Panggilan dimatikan begitu saja. Bahkan untuk sekedar menjawab salam pun, Faizan belum sempat. Lelaki itu hampir saja mengumpat, namun masih sedikit bisa ditahannya karena berusaha memaklumi kesibukan abang iparnya itu. Benar kata Inara, jika ada kerjaan, meskipun weekend, hendak dikata apa?
Urutan kedua mulai diluncurkan. Kepada sang kakak yang saat ini juga sedang berdinas. Belakangan Faizan tak mengetahui dimana keberadaannya. Karena ada info yang mengatakan bahwa wanita itu sedang tidak berada di kantor Pusat Dakara.
Meskipun berada di sebuah lembaga yang sama, bertemu secara langsung tetaplah hal yang sulit dilakukan.
"Halo, Zan. Kenapa nelpon?" Belum apa-apa, Qaisa sudah menohok adiknya dengan pertanyaan inti.
"Mbak dimana?" Persetan dengan pertanyaan yang lebih awal dilontarkan Qaisa, ia lebih mementingkan pertanyaannya sendiri.
"Di Jakarta. Kenapa?"
"Kata staf Mbak lagi di luar daerah. Kalau memang di Jakarta, kenapa gak pulang ke rumah? Inget Dana, Mbak," tegur Faizan seperti biasanya. Posisinya memang sebagai adik, tapi untuk sebagian keadaan entah mengapa ia merasa ingin tukar posisi.
"Di Jakarta pun banyak kerjaan, Zan. Kamu kayak gak tau aja di kantor pusat itu sesibuk apa. Kenapa nelpon? Ini udah ketiga kalinya Mbak nanya. Dijawab!" Menyandang posisi anak pertama, membuat Qaisa terbentuk menjadi pribadi yang tegas, keras, plus tidak suka basa-basi.
"Ada yang mau aku omongin soal Dana. Dia sakit, Mbak."
"Terus?" Jawab acuh dari seberang sana. Meski sudah sekian lama, kemarahannya atas keputusan Hanif tempo hari belum sirna juga.

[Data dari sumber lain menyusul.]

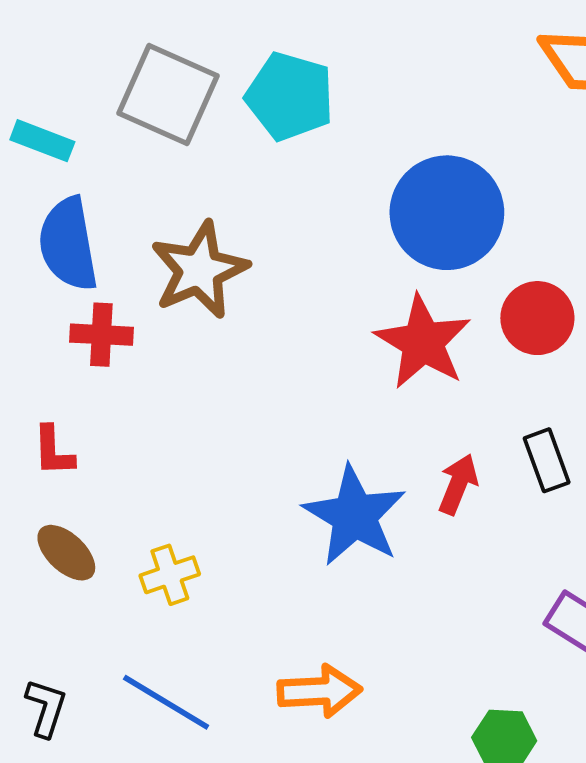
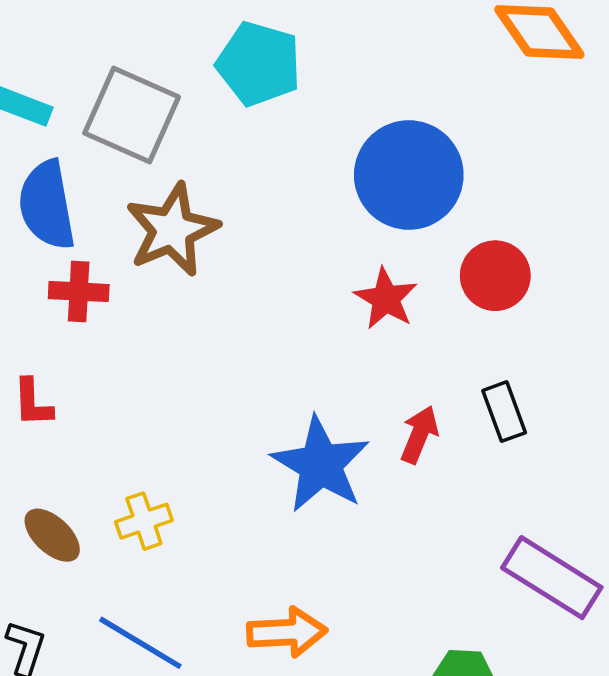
gray square: (168, 94) -> (132, 115), moved
red star: (423, 342) -> (386, 299), size x0.7
brown ellipse: (66, 553) -> (52, 535), moved

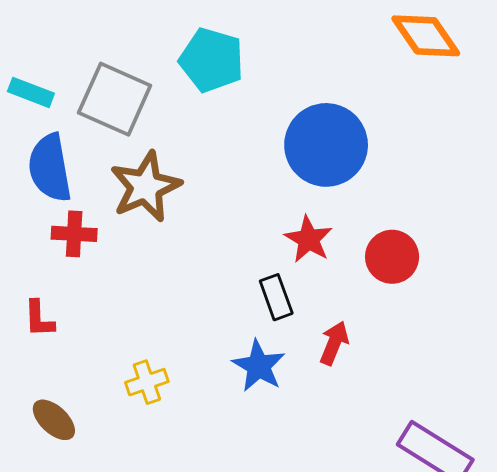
red circle: (495, 276) -> (392, 257), moved
black rectangle: (504, 412) -> (276, 297), moved
blue star: (320, 465) -> (259, 366), size x0.7
yellow cross: (144, 521) -> (147, 382), moved

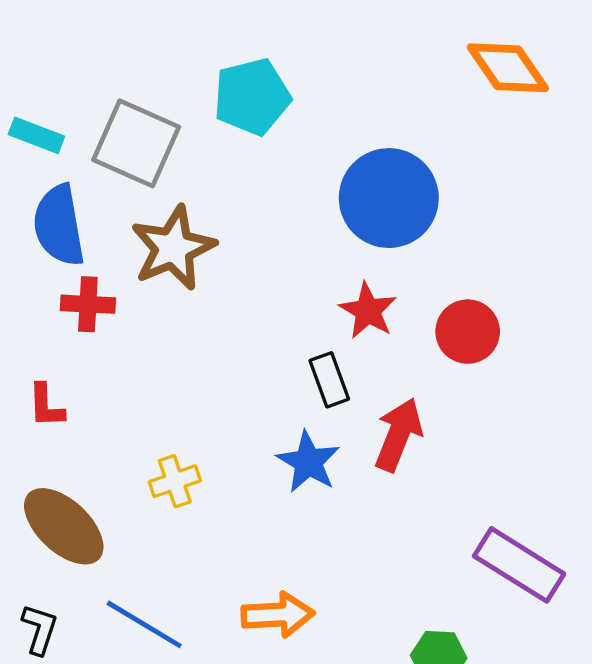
cyan pentagon: (212, 60) -> (252, 97), turned -30
red arrow: (334, 343) -> (398, 435), size x1.4
brown ellipse: (54, 420) -> (64, 526), size x1.6

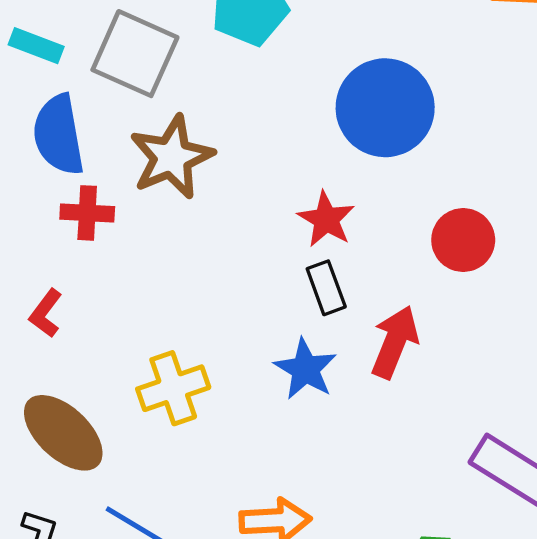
red star: (368, 311) -> (326, 219), moved
red L-shape: (46, 406) -> (46, 313), turned 39
yellow cross: (175, 481) -> (173, 388), size x1.4

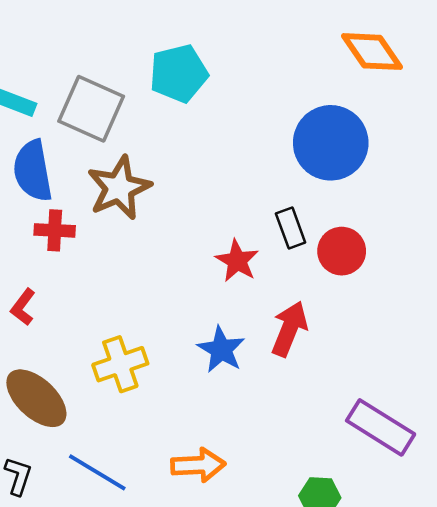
blue circle: (385, 108) -> (331, 143), moved
red star: (326, 219) -> (237, 261), moved
black rectangle: (326, 288) -> (291, 228), moved

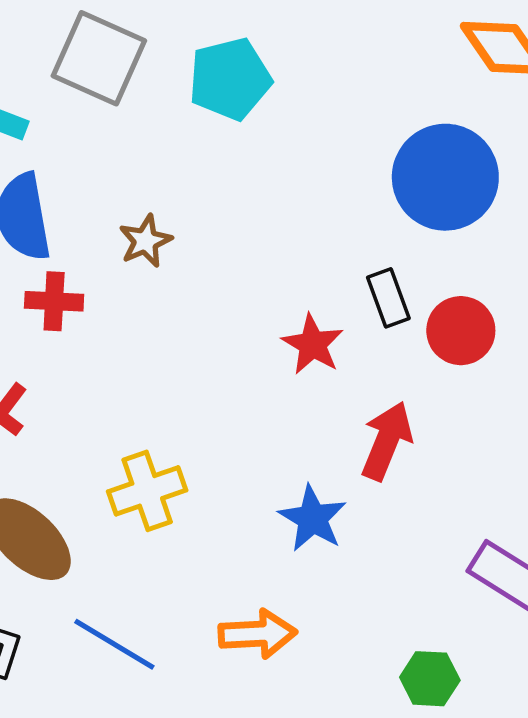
gray square: (91, 109) -> (99, 58), moved
brown star: (119, 188) -> (145, 241), size x0.6
blue star: (221, 350) -> (313, 518), moved

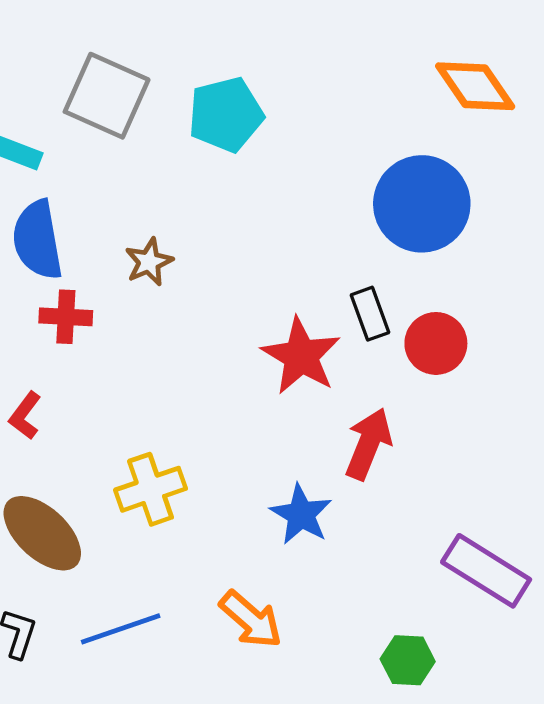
red star: (313, 344) -> (301, 356), size x1.4
orange arrow: (257, 634) -> (251, 619), turned 44
blue line: (114, 644) -> (121, 629), turned -50

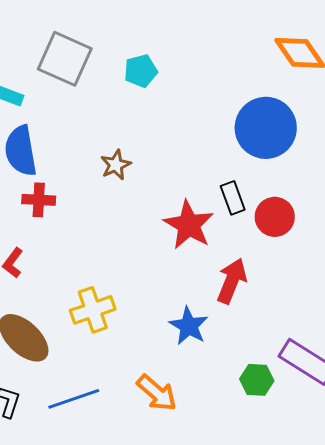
cyan pentagon: (226, 114) -> (141, 71), size x0.7
brown star: (149, 262) -> (116, 165), moved
green hexagon: (408, 660) -> (257, 380), moved

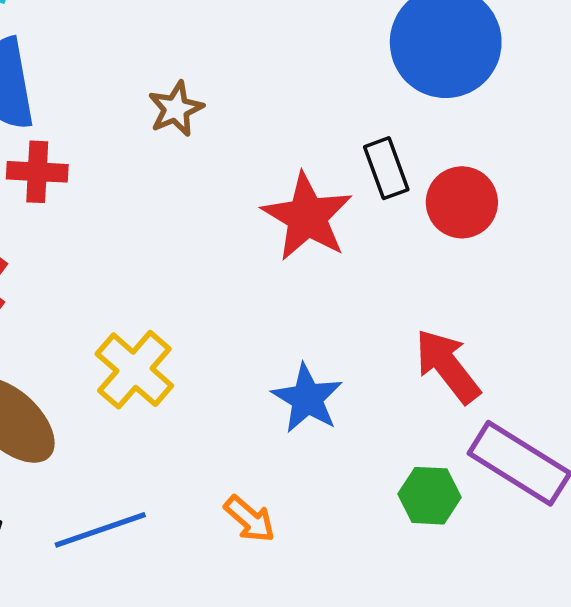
red arrow: (232, 281) -> (447, 366), moved, turned -60
yellow cross: (93, 310) -> (134, 370), turned -30
orange arrow: (157, 393) -> (250, 519), size x0.7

"Cuma gitu responnya? Mbak, Dana itu darah dagingmu bukan, sih? Anakmu bukan? Anak sakit kok gak peduli."
Inara turut menghela nafas panjang. Dengan pelan ia mengelus sebelah tangan Faizan, mengisyaratkan agar suaminya itu tidak terpengaruh oleh emosi.
"Ya mau gimana lagi? Paling juga sakit biasa. Kayak kemarin. Kambuh?"
"Bukan lagi kambuh, tapi penyakit baru. Kemarin aja masuk rumah sakit. Kecapean!"
"Kecapean mulu. Ngerjain apa emangnya dia? Gak usah beralasan deh. Kok makin kesini makin lemah," sahut Qaisa yang sangat tidak mencontohkan sosok ibu yang baik.
"Gimana gak lemah? Anakmu itu sakit parah. Bukan perkara demam sehari sembuh. Makanya kalau jadi Ibu, perhatian ke anak tuh ditingkatin!"
Niat hati hanya ingin menyampaikan kabar malah terlupakan karena sejak awal sudah mendapat respon buruk dari sang kakak.
"Sakit tuh cukup dikasih obat, Zan. Gak perlu perhatian." Faizan mengumpat dalam hati. Coba saja kalau Qaisa sudah membaca pesannya, akankah masih bisa berkata seperti ini.
"Terus gimana kalau gak ada satu pun obat yang bisa nyembuhin dia?"
Ada sedih yang mengiringi keluarnya kalimat ini. Mengingat kenyataan bahwa untuk semua pasien kanker, memang belum ada formula pasti yang ditemukan. Terlebih untuk mereka yang sudah menginjak stadium akhir, pengobatan yang dilakukan cenderung hanya untuk memperpanjang masa hidup. Selebihnya, harapan dikatakan sudah terus mengecil.
"Dari jutaan jenis obat kamu bilang gak ada? Itu namanya malas nyari! Udahlah, Zan. Ngapain nelpon untuk membahas hal gak penting kayak gini. Ganggu kerjaan aja."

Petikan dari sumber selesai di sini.